Hay muchas almas alrededor de nosotros, y no tenemos derecho a ser obstáculo para su bien eterno. Estamos obligados a ser plenamente cristianos, a ser santos, a no defraudar a Dios, ni a todas esas gentes que esperan del cristiano el ejemplo, la doctrina.

Nuestro apostolado ha de basarse en la comprensión. Insisto otra vez: la caridad, más que en dar, está en comprender. No os escondo que yo he aprendido, en mi propia carne, lo que cuesta el no ser comprendido. Me he esforzado siempre en hacerme comprender, pero hay quienes se han empeñado en no entenderme. Otra razón, práctica y viva, para que yo desee comprender a todos. Pero no es un impulso circunstancial el que ha de obligarnos a tener ese corazón amplio, universal, católico. El espíritu de comprensión es muestra de la caridad cristiana del buen hijo de Dios: porque el Señor nos quiere por todos los caminos rectos de la tierra, para extender la semilla de la fraternidad —no de la cizaña—, de la disculpa, del perdón, de la caridad, de la paz. No os sintáis nunca enemigos de nadie.
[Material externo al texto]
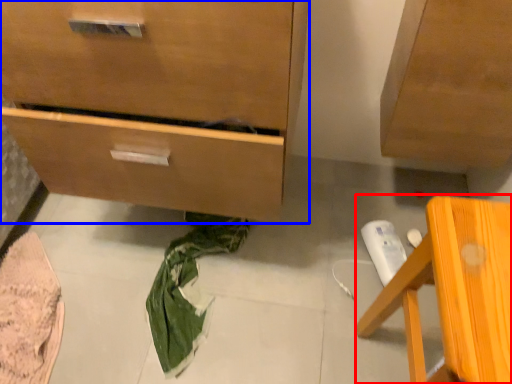 Question: Which object is closer to the camera taking this photo, furniture (highlighted by a red box) or chest of drawers (highlighted by a blue box)?

Choices:
 (A) furniture
 (B) chest of drawers

Answer: (A)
El cristiano ha de mostrarse siempre dispuesto a convivir con todos, a dar a todos —con su trato— la posibilidad de acercarse a Cristo Jesús. Ha de sacrificarse gustosamente por todos, sin distinciones, sin dividir las almas en departamentos estancos, sin ponerles etiquetas como si fueran mercancías o insectos disecados. No puede el cristiano separarse de los demás, porque su vida sería miserable y egoísta: debe hacerse todo para todos, para salvarlos a todos41.

¡Si viviésemos así, si supiésemos impregnar nuestra conducta con esta siembra de generosidad, con este deseo de convivencia, de paz! De ese modo se fomentaría la legítima independencia personal de los hombres; cada uno asumiría su responsabilidad, por los quehaceres que le competen en las labores temporales. El cristiano sabría defender antes que nada la libertad ajena, para poder después defender la propia. Tendría la caridad de aceptar a los otros como son —porque cada uno, sin excepción, arrastra miserias y comete errores—, ayudándoles con la gracia de Dios y con delicadeza humana a superar el mal, a arrancar la cizaña, a fin de que todos podamos mutuamente sostenernos y llevar con dignidad nuestra condición de hombres y de cristianos.
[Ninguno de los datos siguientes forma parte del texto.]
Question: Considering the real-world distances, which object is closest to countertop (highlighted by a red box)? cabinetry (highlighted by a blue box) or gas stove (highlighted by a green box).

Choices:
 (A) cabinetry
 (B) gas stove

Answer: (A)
Llevar a los demás el amor de Cristo

Pero fijaos en que Dios no nos declara: en lugar del corazón, os daré una voluntad de puro espíritu. No: nos da un corazón, y un corazón de carne, como el de Cristo. Yo no cuento con un corazón para amar a Dios, y con otro para amar a las personas de la tierra. Con el mismo corazón con el que he querido a mis padres y quiero a mis amigos, con ese mismo corazón amo yo a Cristo, y al Padre, y al Espíritu Santo y a Santa María. No me cansaré de repetirlo: tenemos que ser muy humanos; porque, de otro modo, tampoco podremos ser divinos.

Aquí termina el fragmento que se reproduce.